В книге рассказывается история главного героя, который сталкивается с различными проблемами и препятствиями на протяжении всего своего путешествия. По пути он встречает множество второстепенных персонажей, которые играют важные роли в истории. Благодаря опыту главного героя книга исследует такие темы, как любовь, потеря, надежда и стойкость. По мере того, как главный герой преодолевает свои трудности, он усваивает ценные уроки жизни и растет как личность.

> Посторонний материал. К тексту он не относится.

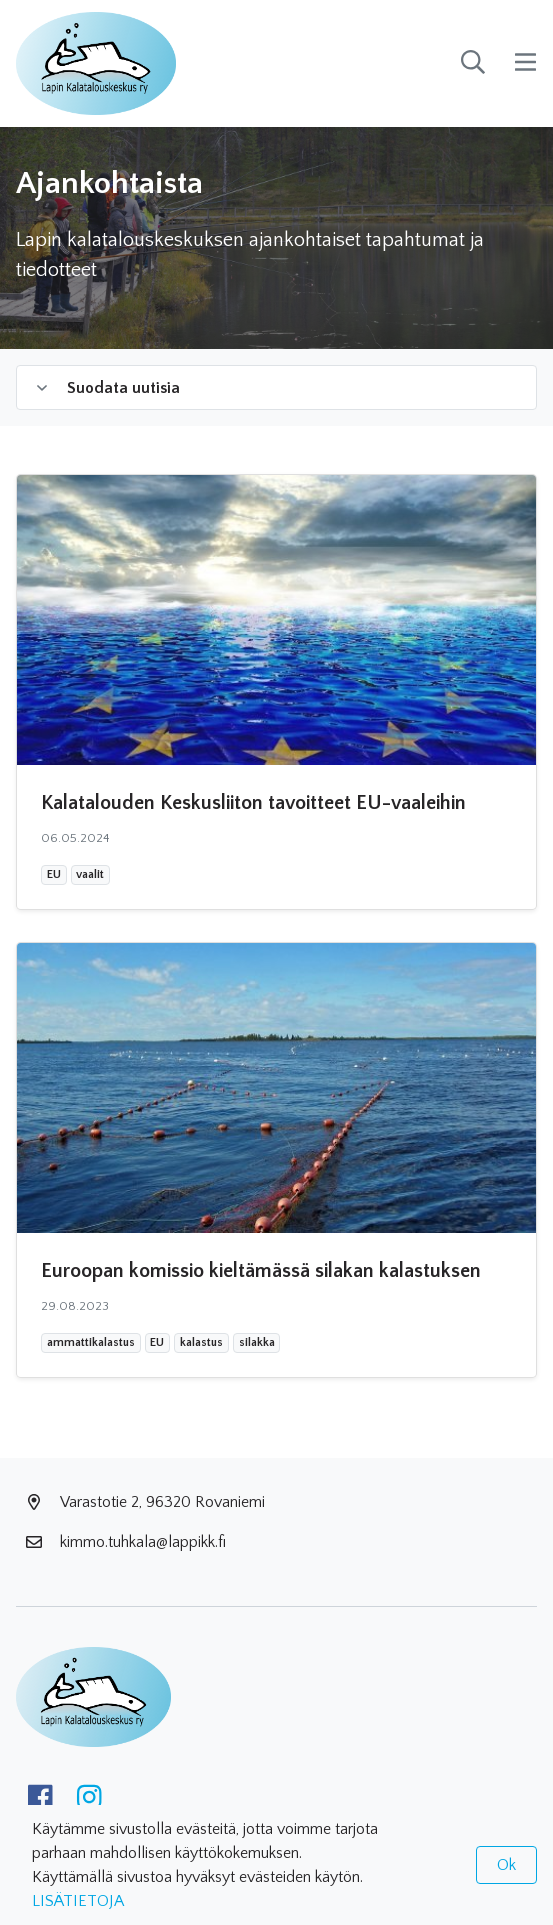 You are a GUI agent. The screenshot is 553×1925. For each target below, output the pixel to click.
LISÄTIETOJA (78, 1901)
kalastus (201, 1342)
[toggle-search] (473, 64)
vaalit (89, 874)
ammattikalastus (90, 1342)
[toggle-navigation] (525, 64)
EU (56, 874)
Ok (506, 1865)
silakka (256, 1342)
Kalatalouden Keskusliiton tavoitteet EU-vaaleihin (253, 803)
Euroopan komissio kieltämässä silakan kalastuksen (261, 1271)
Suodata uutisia (108, 388) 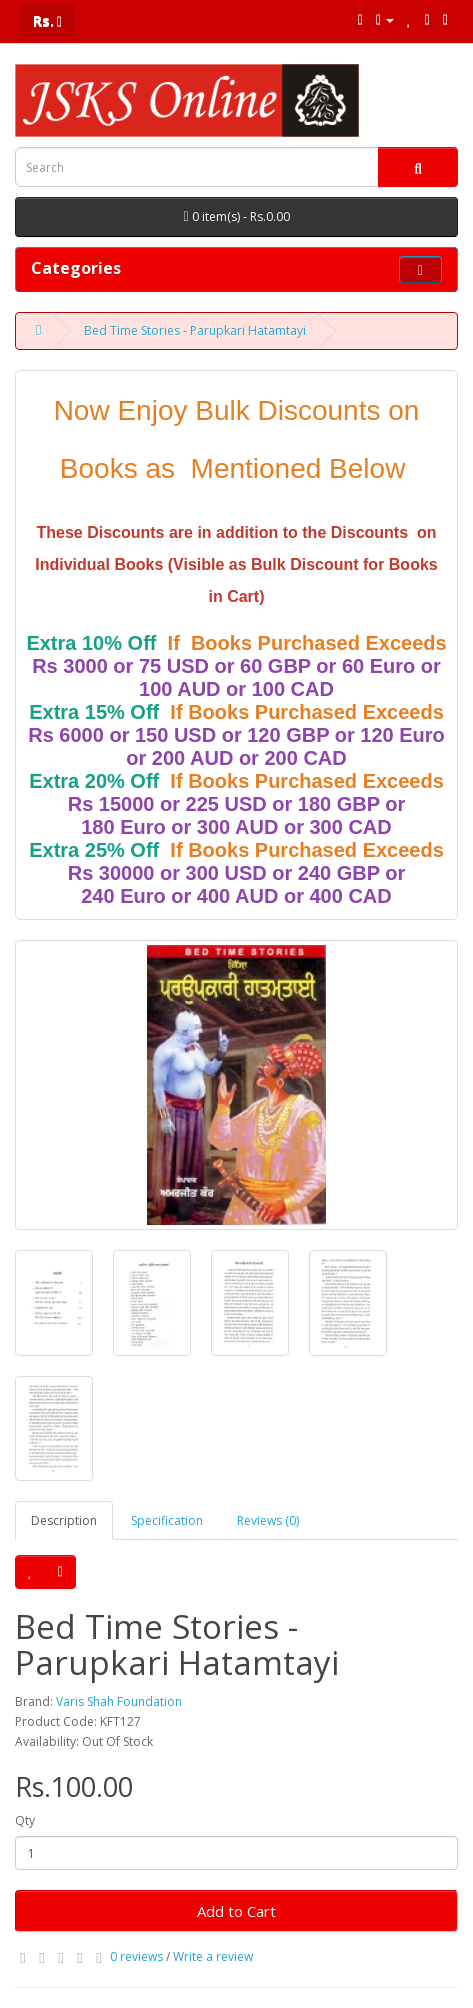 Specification (167, 1520)
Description (64, 1520)
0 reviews (136, 1956)
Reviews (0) (268, 1520)
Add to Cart (236, 1911)
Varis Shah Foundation (119, 1701)
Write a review (213, 1956)
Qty (25, 1820)
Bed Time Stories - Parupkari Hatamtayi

В книге рассказывается история главного героя, который сталкивается с различными проблемами и препятствиями на протяжении всего своего путешествия. По пути он встречает множество второстепенных персонажей, которые играют важные роли в истории. Благодаря опыту главного героя книга исследует такие темы, как любовь, потеря, надежда и стойкость. По мере того, как главный герой преодолевает свои трудности, он усваивает ценные уроки жизни и растет как личность.
Уильям Берроуз — каким он был и каким себя видел. Король и классик англоязычной альтернативной прозы — о себе, своем творчестве и своей жизни. Что вдохновляло его? Секс, политика, вечная «тень смерти», нависшая над каждым из нас? Или… что-то еще? Какие «мифы о Берроузе» правдивы, какие есть выдумка журналистов, а какие создатель сюрреалистической мифологии XX века сложил о себе сам? И… зачем? Перед вами — книга, в которой на эти и многие другие вопросы отвечает сам Уильям Берроуз — человек, который был способен рассказать о себе много большее, чем его кто-нибудь смел спросить.